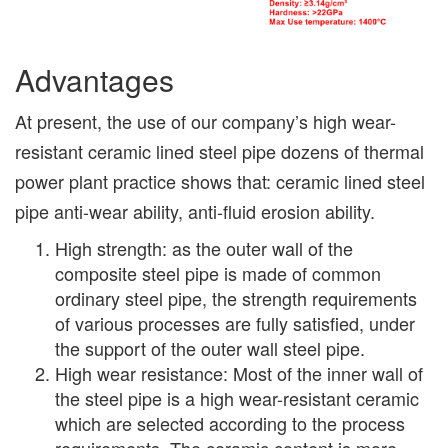
Advantages
At present, the use of our company’s high wear-
resistant ceramic lined steel pipe dozens of thermal
power plant practice shows that: ceramic lined steel
pipe anti-wear ability, anti-fluid erosion ability.
High strength: as the outer wall of the
composite steel pipe is made of common
ordinary steel pipe, the strength requirements
of various processes are fully satisfied, under
the support of the outer wall steel pipe.
High wear resistance: Most of the inner wall of
the steel pipe is a high wear-resistant ceramic
which are selected according to the process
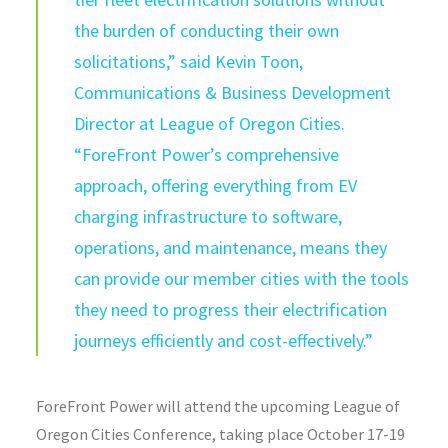
the burden of conducting their own
solicitations,” said Kevin Toon,
Communications & Business Development
Director at League of Oregon Cities.
“
ForeFront
Power’s comprehensive
approach, offering everything from EV
charging infrastructure to software,
operations, and maintenance, means they
can provide our member cities with the tools
they need to progress their electrification
journeys efficiently and cost-effectively.”
ForeFront
Power will attend the upcoming League of
Oregon Cities Conference, taking place October 17-19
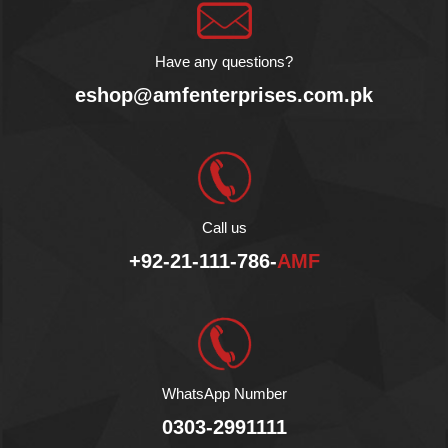
Chai with Turmeric is a
golden latte. Sip it to get
immersed in a delicious,
Have any questions?
one of its kind experience.
Product of Belgium.
eshop@amfenterprises.com.pk
No Additives.
No Preservatives.
No Lactose.
Vegan Product.
Fair Sustainable.
Halal
Call us
+92-21-111-786-
AMF
WhatsApp Number
0303-2991111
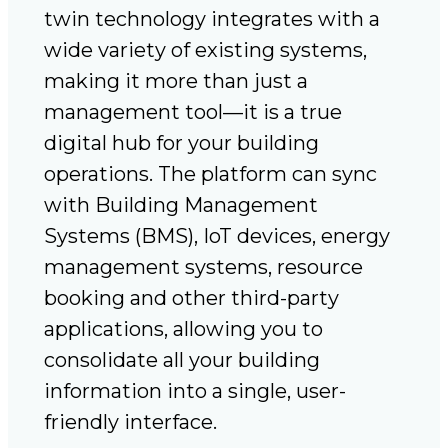
twin technology integrates with a
wide variety of existing systems,
making it more than just a
management tool—it is a true
digital hub for your building
operations. The platform can sync
with Building Management
Systems (BMS), IoT devices, energy
management systems, resource
booking and other third-party
applications, allowing you to
consolidate all your building
information into a single, user-
friendly interface.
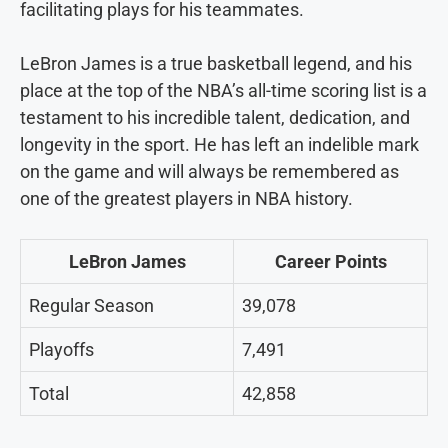
facilitating plays for his teammates.
LeBron James is a true basketball legend, and his
place at the top of the NBA’s all-time scoring list is a
testament to his incredible talent, dedication, and
longevity in the sport. He has left an indelible mark
on the game and will always be remembered as
one of the greatest players in NBA history.
LeBron James
Career Points
Regular Season
39,078
Playoffs
7,491
Total
42,858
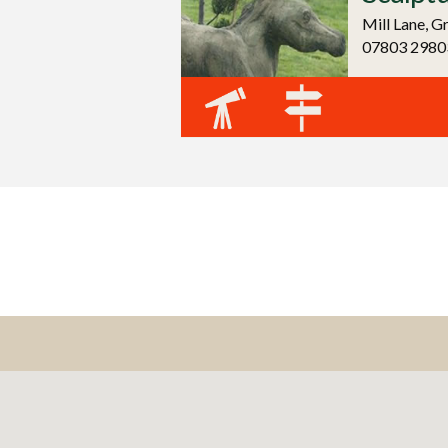
Mill Lane, G
07803 2980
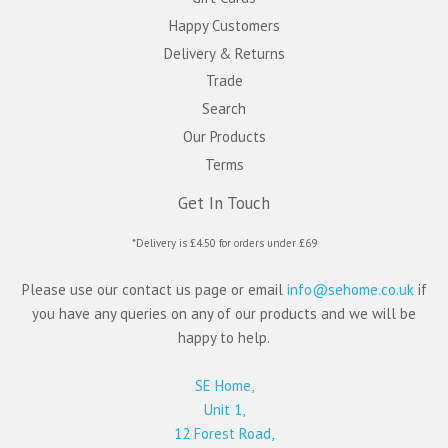
Happy Customers
Delivery & Returns
Trade
Search
Our Products
Terms
Get In Touch
*Delivery is £4.50 for orders under £69
Please use our contact us page or email
info@sehome.co.uk
if
you have any queries on any of our products and we will be
happy to help.
SE Home,
Unit 1,
12 Forest Road,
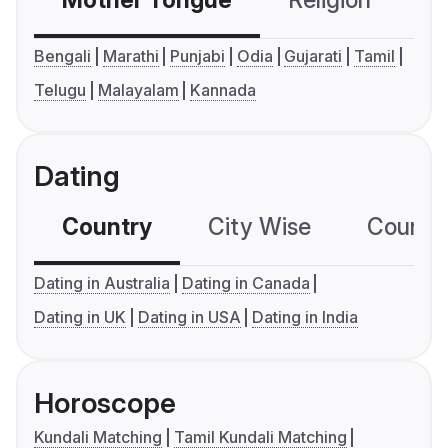
Mother Tongue
Religion
C
Bengali
Marathi
Punjabi
Odia
Gujarati
Tamil
Telugu
Malayalam
Kannada
Dating
Country
City Wise
Country
Dating in Australia
Dating in Canada
Dating in UK
Dating in USA
Dating in India
Horoscope
Kundali Matching
Tamil Kundali Matching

:::

*Work instruction:*
Every line of the listing above is to be set down verbatim, without the pictures.

*Answer below:*
Advantages
At present, the use of our company’s high wear-
resistant ceramic lined steel pipe dozens of thermal
power plant practice shows that: ceramic lined steel
pipe anti-wear ability, anti-fluid erosion ability.
High strength: as the outer wall of the
composite steel pipe is made of common
ordinary steel pipe, the strength requirements
of various processes are fully satisfied, under
the support of the outer wall steel pipe.
High wear resistance: Most of the inner wall of
the steel pipe is a high wear-resistant ceramic
which are selected according to the process
the burden of conducting their own
solicitations,” said Kevin Toon,
Communications & Business Development
Director at League of Oregon Cities.
“
ForeFront
Power’s comprehensive
approach, offering everything from EV
charging infrastructure to software,
operations, and maintenance, means they
can provide our member cities with the tools
they need to progress their electrification
journeys efficiently and cost-effectively.”
ForeFront
Power will attend the upcoming League of
Oregon Cities Conference, taking place October 17-19
Chai with Turmeric is a
golden latte. Sip it to get
immersed in a delicious,
Have any questions?
one of its kind experience.
Product of Belgium.
eshop@amfenterprises.com.pk
No Additives.
No Preservatives.
No Lactose.
Vegan Product.
Fair Sustainable.
Halal
Call us
+92-21-111-786-
AMF
WhatsApp Number
0303-2991111
twin technology integrates with a
wide variety of existing systems,
making it more than just a
management tool—it is a true
digital hub for your building
operations. The platform can sync
with Building Management
Systems (BMS), IoT devices, energy
management systems, resource
booking and other third-party
applications, allowing you to
consolidate all your building
information into a single, user-
friendly interface.
facilitating plays for his teammates.
LeBron James is a true basketball legend, and his
place at the top of the NBA’s all-time scoring list is a
testament to his incredible talent, dedication, and
longevity in the sport. He has left an indelible mark
on the game and will always be remembered as
one of the greatest players in NBA history.
LeBron James
Career Points
Regular Season
39,078
Playoffs
7,491
Total
42,858
Mill Lane, G
07803 2980
Happy Customers
Delivery & Returns
Trade
Search
Our Products
Terms
Get In Touch
*Delivery is £4.50 for orders under £69
Please use our contact us page or email
info@sehome.co.uk
if
you have any queries on any of our products and we will be
happy to help.
SE Home,
Unit 1,
12 Forest Road,
Mother Tongue
Religion
C
Bengali
Marathi
Punjabi
Odia
Gujarati
Tamil
Telugu
Malayalam
Kannada
Dating
Country
City Wise
Country
Dating in Australia
Dating in Canada
Dating in UK
Dating in USA
Dating in India
Horoscope
Kundali Matching
Tamil Kundali Matching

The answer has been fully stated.